[Stored data entries]
☆ ☆ ☆
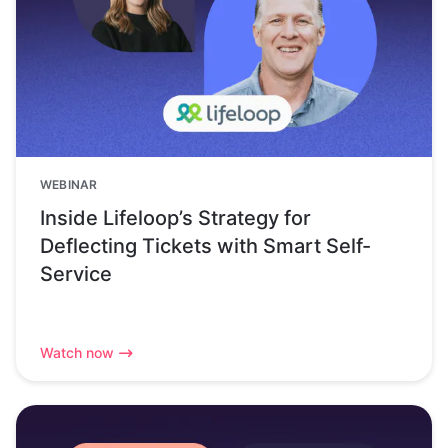
WEBINAR
Inside Lifeloop’s Strategy for
Deflecting Tickets with Smart Self-
Service
Watch now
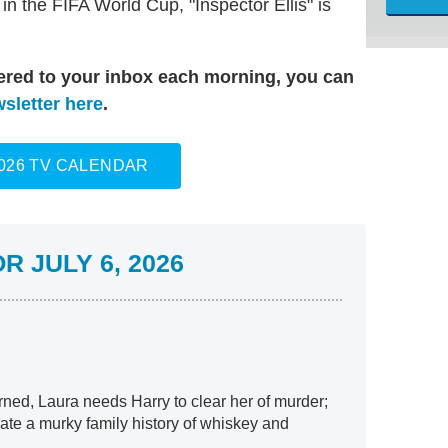
n the FIFA World Cup, "Inspector Ellis" is
vered to your inbox each morning, you can
sletter here
.
2026 TV CALENDAR
 JULY 6, 2026
rned, Laura needs Harry to clear her of murder;
ate a murky family history of whiskey and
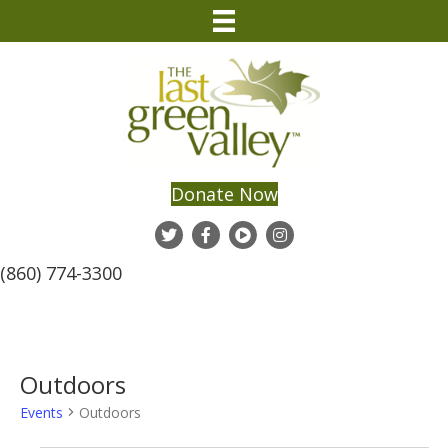
Donate Now
(860) 774-3300
Outdoors
Events
Outdoors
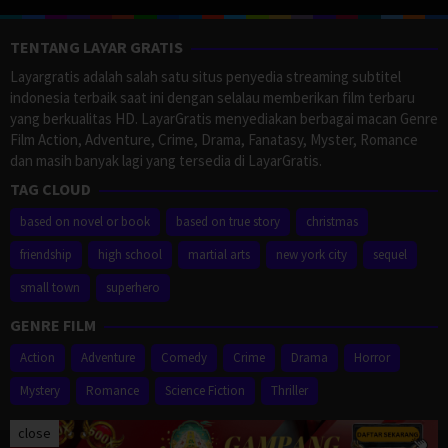
TENTANG LAYAR GRATIS
Layargratis adalah salah satu situs penyedia streaming subtitel
indonesia terbaik saat ini dengan selalau memberikan film terbaru
yang berkualitas HD. LayarGratis menyediakan berbagai macan Genre
Film Action, Adventure, Crime, Drama, Fanatasy, Myster, Romance
dan masih banyak lagi yang tersedia di LayarGratis.
TAG CLOUD
based on novel or book
based on true story
christmas
friendship
high school
martial arts
new york city
sequel
small town
superhero
GENRE FILM
Action
Adventure
Comedy
Crime
Drama
Horror
Mystery
Romance
Science Fiction
Thriller
close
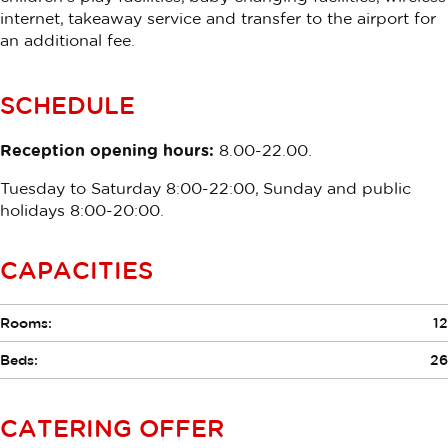
internet, takeaway service and transfer to the airport for
an additional fee.
SCHEDULE
Reception opening hours:
8.00-22.00.
Tuesday to Saturday 8:00-22:00, Sunday and public
holidays 8:00-20:00.
CAPACITIES
Rooms:
12
Beds:
26
CATERING OFFER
☆ ☆ ☆
● PROBLEM
In the records, find every line that has the string "Romance" and copy it.

● OUTPUT BELOW
Film Action, Adventure, Crime, Drama, Fanatasy, Myster, Romance
Romance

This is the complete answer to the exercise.